__WORKING DATA__.
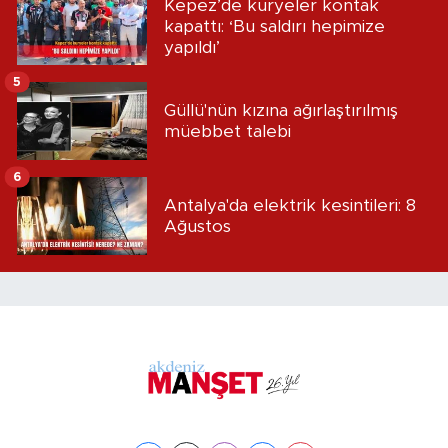
Kepez’de kuryeler kontak
kapattı: ‘Bu saldırı hepimize
yapıldı’
5
Güllü'nün kızına ağırlaştırılmış
müebbet talebi
6
Antalya'da elektrik kesintileri: 8
Ağustos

__WHAT YOU ARE ASKED TO DO__. Exclude the pictures. Write out the remaining data exactly.

__WRITTEN SOLUTION__.
Kepez’de kuryeler kontak
kapattı: ‘Bu saldırı hepimize
yapıldı’
5
Güllü'nün kızına ağırlaştırılmış
müebbet talebi
6
Antalya'da elektrik kesintileri: 8
Ağustos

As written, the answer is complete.